With commercial fishing in the Northwestern Hawaiian Islands Marine National Monument set to end on June 15, 2011, the Western Pacific Fishery Management Council took steps last month to allow the eight remaining NWHI bottomfishermen to fish unfettered during the short time they have left.
At its October meeting, the council recommended that the National Oceanic and Atmospheric Administration eliminate the monument’s “no-anchoring provision” for the bottomfish fishery, and also to repeal the ban on bottomfishing in the Special Preservation Areas and Ecological Reserves.
Under President George Bush’s June 15, 2006, proclamation establishing the monument, commercial fishing is prohibited within the Midway Atoll Special Management Area; two ecological reserves that include the waters west of 175 degrees longitude (which includes Pearl and Hermes Atoll, and Midway and Kure atolls) and waters around French Frigate Shoals and a few nearby banks; and in Special Preservation Areas (SPA) around the various islands, including Necker Island, Gardner Pinnacles, Maro Reef, Laysan Island, and Lisianski Island. After June 15, 2011, commercial fishing will be prohibited throughout the entire monument.
According to council staff, the no-fishing zones have drastically reduced bottomfishing grounds in the NWHI, especially in the Ho`omalu fishing zone, which ranges from French Frigate Shoals in the east to Kure Atoll. Seven of the nine SPAs are in the Ho`omalu zone.

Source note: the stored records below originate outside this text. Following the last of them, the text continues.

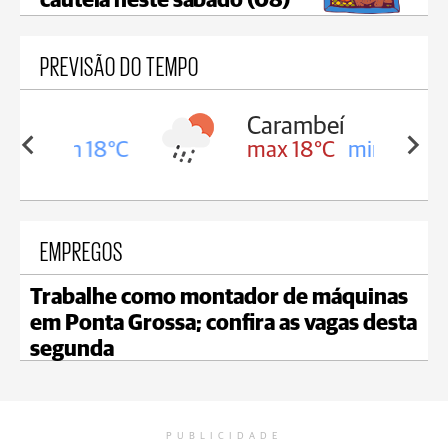
cautela neste sábado (08)
PREVISÃO DO TEMPO
Carambeí
in 18°C
max 18°C
min 17°C
EMPREGOS
Trabalhe como montador de máquinas
em Ponta Grossa; confira as vagas desta
segunda
PUBLICIDADE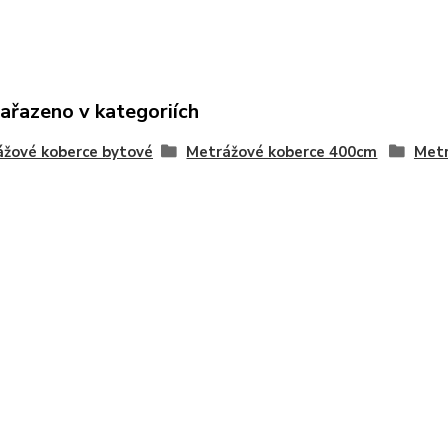
zařazeno v kategoriích
žové koberce bytové
Metrážové koberce 400cm
Metr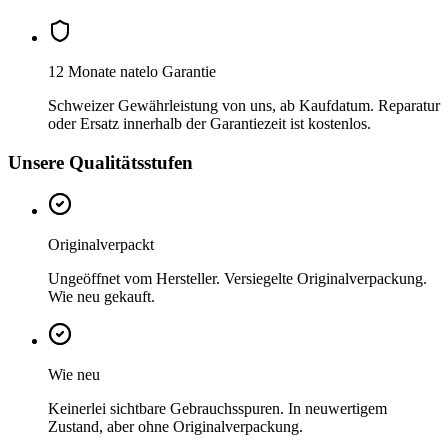
12 Monate natelo Garantie
Schweizer Gewährleistung von uns, ab Kaufdatum. Reparatur
oder Ersatz innerhalb der Garantiezeit ist kostenlos.
Unsere Qualitätsstufen
Originalverpackt
Ungeöffnet vom Hersteller. Versiegelte Originalverpackung.
Wie neu gekauft.
Wie neu
Keinerlei sichtbare Gebrauchsspuren. In neuwertigem
Zustand, aber ohne Originalverpackung.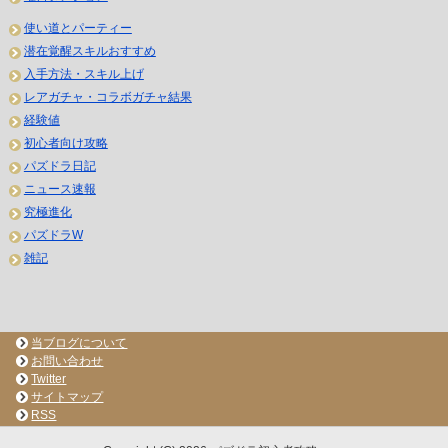
使い道とパーティー
潜在覚醒スキルおすすめ
入手方法・スキル上げ
レアガチャ・コラボガチャ結果
経験値
初心者向け攻略
パズドラ日記
ニュース速報
究極進化
パズドラW
雑記
当ブログについて
お問い合わせ
Twitter
サイトマップ
RSS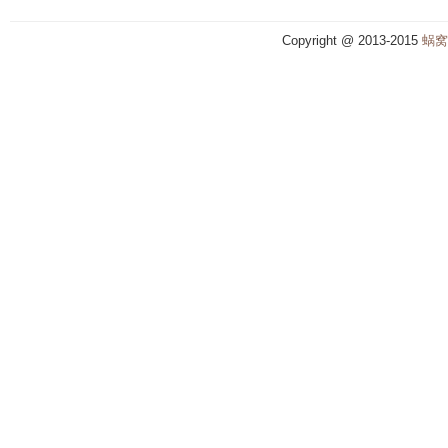
Copyright @ 2013-2015
蜗窝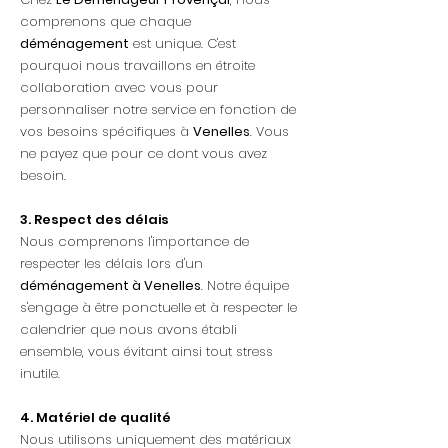
comprenons que chaque
déménagement
est unique. C'est
pourquoi nous travaillons en étroite
collaboration avec vous pour
personnaliser notre service en fonction de
vos besoins spécifiques à
Venelles
. Vous
ne payez que pour ce dont vous avez
besoin.
3. Respect des délais
Nous comprenons l'importance de
respecter les délais lors d'un
déménagement à Venelles
. Notre équipe
s'engage à être ponctuelle et à respecter le
calendrier que nous avons établi
ensemble, vous évitant ainsi tout stress
inutile.
4. Matériel de qualité
Nous utilisons uniquement des matériaux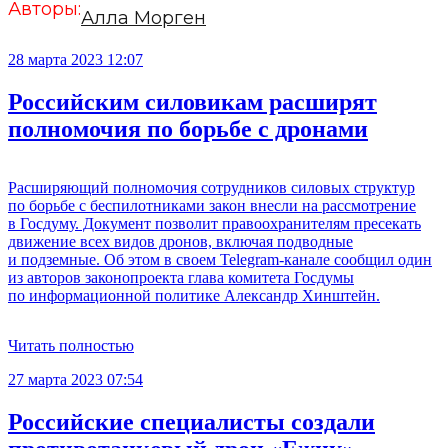
Авторы:
Алла Морген
28 марта 2023 12:07
Российским силовикам расширят
полномочия по борьбе с дронами
Расширяющий полномочия сотрудников силовых структур
по борьбе с беспилотниками закон внесли на рассмотрение
в Госдуму. Документ позволит правоохранителям пресекать
движение всех видов дронов, включая подводные
и подземные. Об этом в своем Telegram-канале сообщил один
из авторов законопроекта глава комитета Госдумы
по информационной политике Александр Хинштейн.
Читать полностью
27 марта 2023 07:54
Российские специалисты создали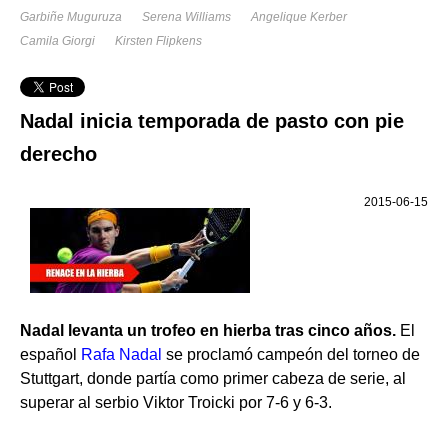
Garbiñe Muguruza
Serena Williams
Angelique Kerber
Camila Giorgi
Kirsten Flipkens
Nadal inicia temporada de pasto con pie
derecho
2015-06-15
Nadal levanta un trofeo en hierba tras cinco años.
El
español
Rafa Nadal
se proclamó campeón del torneo de
Stuttgart, donde partía como primer cabeza de serie, al
superar al serbio Viktor Troicki por 7-6 y 6-3.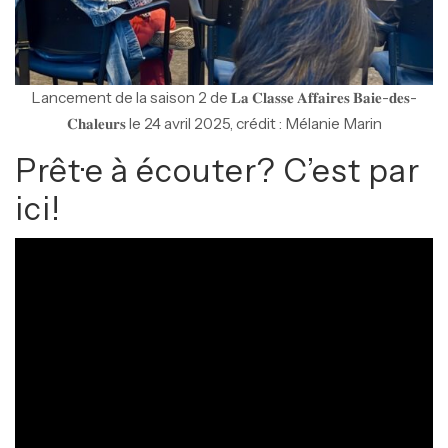
Lancement de la saison 2 de 𝐋𝐚 𝐂𝐥𝐚𝐬𝐬𝐞 𝐀𝐟𝐟𝐚𝐢𝐫𝐞𝐬 𝐁𝐚𝐢𝐞-𝐝𝐞𝐬-
𝐂𝐡𝐚𝐥𝐞𝐮𝐫𝐬 le 24 avril 2025, crédit : Mélanie Marin
Prêt·e à écouter? C’est par
ici!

“You’re allowed to fish [until 2011], but not where the bottomfish are,” Jarad Makaiau, habitat coordinator, told the council. By his estimates, bottomfishermen have lost some 48 percent of their fishing grounds in the Ho`omalu zone, and 18 percent in the Mau zone, which includes the two islands closest to the Main Hawaiian Islands, Nihoa and Necker. (Timm Timoney, who has a permit to fish in the Ho`omalu zone, told the council the closures have reduced her fishing grounds by 30 to 35 percent.)
Makaiau also noted that NOAA has said that anchoring is prohibited throughout the monument, unless it is necessary to protect life and property. According to NWHI bottomfishermen, the ability to anchor is essential to their operation.
“Bottomfish vessels use anchors to stay positioned over the area where the fish are found…The no-anchoring provision is also a safety issue, as it makes sleeping a hardship for crews at night during two- to three-week long trips to this remote region. The provision also has no scientific basis,” the council said in a press release.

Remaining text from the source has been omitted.